Messe de Minuit

Père James Noonan, à l’église des Carmes, Dublin, le 25 décembre 2009
Lectures bibliques : Isaïe 62, 1-5 ; Actes des Apôtres 13, 16-25 ; Matthieu1, 1-25 – Année C

 

Chères soeurs et chers frères, je vous exprime, ainsi qu’à vos familles, mes salutations les plus chaleureuses et mes voeux les plus sincères de paix en cette sainte nuit et au cours de I’année à venir.
Noël est toujours quelque chose de profond en nous, enveloppant notre coeur, nous rendant plus conscients des besoins de notre vaste monde et de notre communauté. Dans les salutations et les cartes envoyées dans les jours précédant Noël, nous avons tenté d’exprimer nos espoirs et nos attentes pour cette sainte période. Je souhaite que ce soit un temps de célébration, de bonheur et de paix pour vous et vos familles et que vous receviez la chaleur, la lumière et la beauté de la lumière divine envoyée d’en-haut.
Ici, au coeur de Dublin, nous voyons toutes les marques habituelles de préparation à Noël, la multitude de lumières, décorations, rencontres, chants de Noël, quêteurs pour des causes valables, le Père Noël avec ses cadeaux et acheteurs à la recherche de cadeaux pour leurs proches. Les paroisses et chorales font également de leur mieux pour préparer messes de minuit et chants de Noël. Tout cela contribue à une joyeuse célébration.
Cependant, pour d’autres, Noël n’est pas seulement un temps de célébration.

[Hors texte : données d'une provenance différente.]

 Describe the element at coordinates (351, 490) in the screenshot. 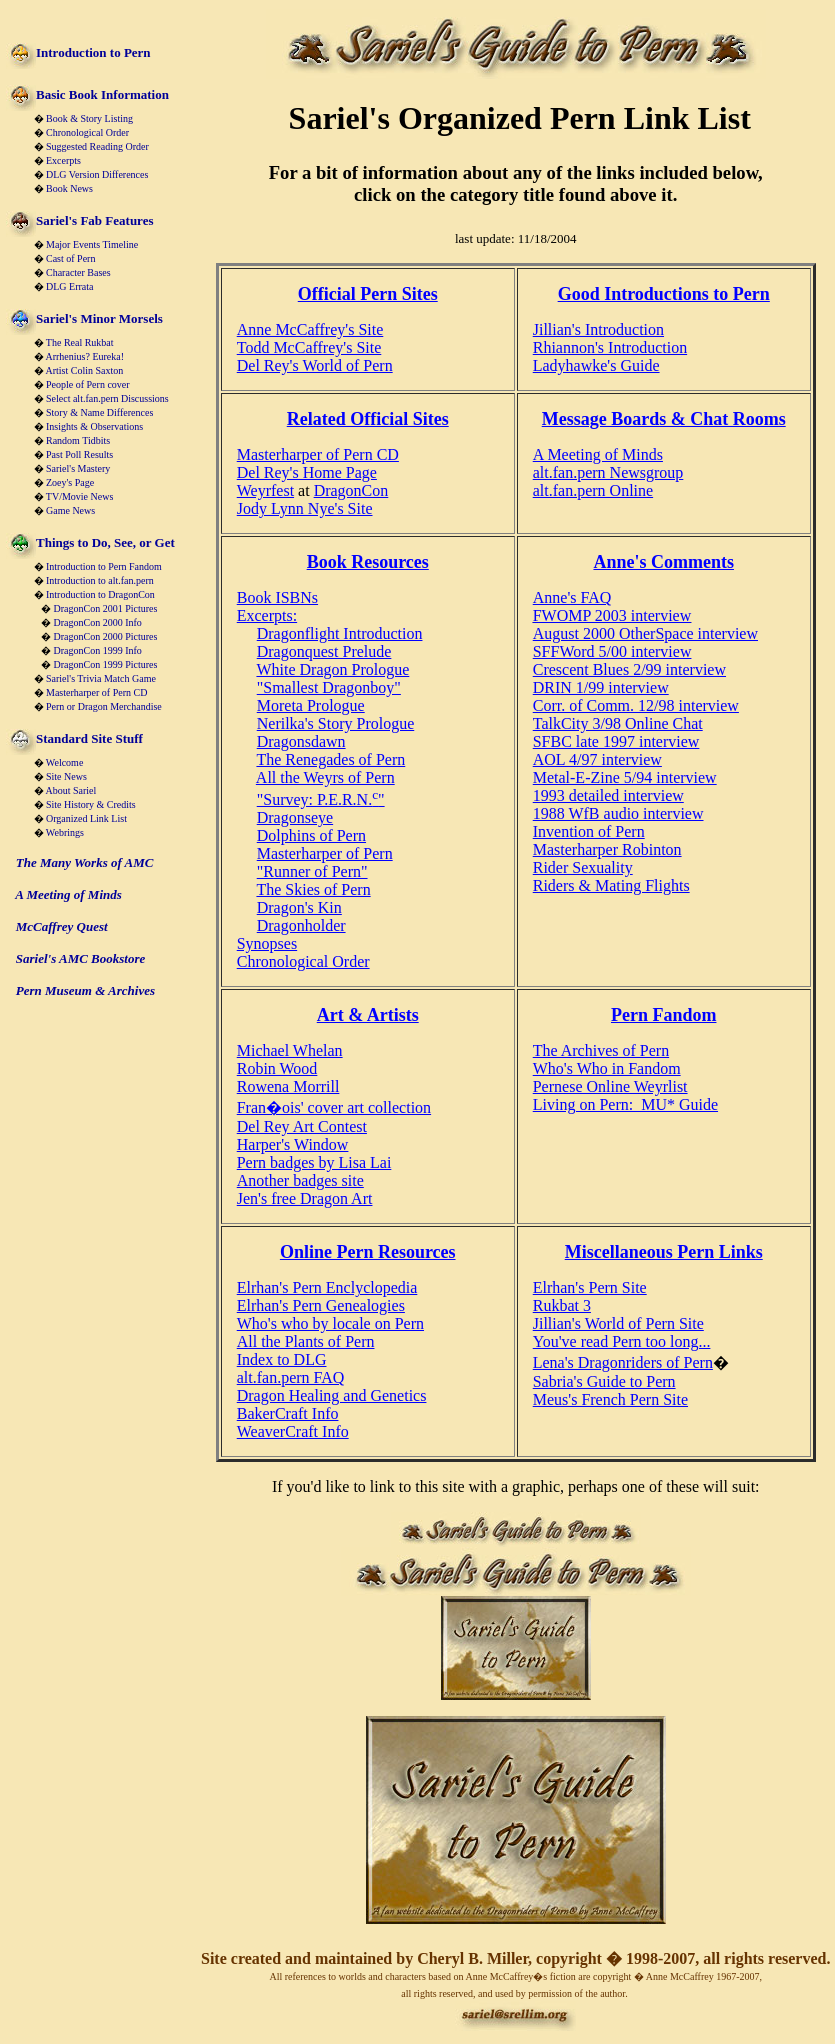

I see `DragonCon` at that location.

C’est aussi un temps de sentiments contradictoires, un temps de tristesse autant que de joie, si par exemple, vous avez récemment perdu votre emploi dans les difficultés économiques actuelles, ou perdu votre appartement à cause des récentes inondations ici en Irlande. Noël peut accentuer vos désirs, celui d’avoir à votre table un être cher disparu, ou simplement la chance de rentrer chez vous et d’être en famille. Noël avec tout son bonheur, peut laisser en vous un vide profond.
Chez nous, en Irlande, ce Noël est rempli plus que de coutume, d’une immense tristesse. Nous avons été troublés et meurtris par la peine et la souffrance des victimes de pédophilie et d’abus sexuels évoqués ces temps derniers. Nous avons été horrifiés et remplis de honte face au monde par ce que les rapports Ryan et Murphy révèlent sur la manière dont ces crimes ont été couverts. Nous ressentons de la honte pour notre pays, notre Eglise et notre diocèse. Je sais que certains d’entre vous, à I’extérieur, trouvent un peu étrange d’avoir une retransmission de la messe de Noël actuellement. Nous avons besoin de vos prières pour nous en cette nuit de Noël et nous prions particulièrement pour les victimes de ces abus. Nous nous tournons vers le Christ Jésus, le Sauveur nouveau-né, pour guider notre Eglise vers un renouveau pour qu’elle devienne plus ouverte et transparente et prête à mettre particulièrement l’accent sur la protection de nos enfants.
En ce Noël nous entendons aussi des récits d’efforts incessants de la part de familles qui ont vu leur foyer détruit par les récentes inondations. Nous savons qu’il y a de généreux volontaires qui donnent leur temps et leurs possibilités pour aider ceux qui sont le plus en difficulté dans notre société. Bien que ces déclarations soient souvent pleines d’espoir, elles nous rappellent cependant les vies brisées ou disparues à cause des forces de la nature et des effets du changement de climat.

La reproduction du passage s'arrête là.